■ What is required
Each entry that follows is to be duplicated exactly, without its images.

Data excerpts
◆ ◆ ◆ ◆ ◆ ◆ ◆
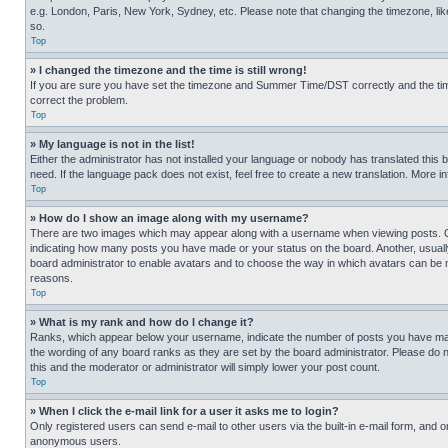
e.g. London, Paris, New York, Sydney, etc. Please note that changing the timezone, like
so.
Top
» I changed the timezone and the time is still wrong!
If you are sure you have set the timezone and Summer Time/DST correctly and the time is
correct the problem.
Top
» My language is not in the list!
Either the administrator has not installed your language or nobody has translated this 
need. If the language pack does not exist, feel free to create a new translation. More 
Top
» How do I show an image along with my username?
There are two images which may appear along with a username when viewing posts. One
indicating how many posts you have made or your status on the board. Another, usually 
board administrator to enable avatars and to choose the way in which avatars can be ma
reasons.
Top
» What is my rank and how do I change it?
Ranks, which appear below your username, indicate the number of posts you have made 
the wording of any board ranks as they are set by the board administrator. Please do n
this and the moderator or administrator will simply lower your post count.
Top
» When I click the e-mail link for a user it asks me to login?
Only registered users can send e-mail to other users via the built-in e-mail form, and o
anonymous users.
◆ ◆ ◆ ◆ ◆ ◆ ◆
■ Result for this exercise
e.g. London, Paris, New York, Sydney, etc. Please note that changing the timezone, like
so.
Top
» I changed the timezone and the time is still wrong!
If you are sure you have set the timezone and Summer Time/DST correctly and the time is
correct the problem.
Top
» My language is not in the list!
Either the administrator has not installed your language or nobody has translated this 
need. If the language pack does not exist, feel free to create a new translation. More 
Top
» How do I show an image along with my username?
There are two images which may appear along with a username when viewing posts. One
indicating how many posts you have made or your status on the board. Another, usually 
board administrator to enable avatars and to choose the way in which avatars can be ma
reasons.
Top
» What is my rank and how do I change it?
Ranks, which appear below your username, indicate the number of posts you have made 
the wording of any board ranks as they are set by the board administrator. Please do n
this and the moderator or administrator will simply lower your post count.
Top
» When I click the e-mail link for a user it asks me to login?
Only registered users can send e-mail to other users via the built-in e-mail form, and o
anonymous users.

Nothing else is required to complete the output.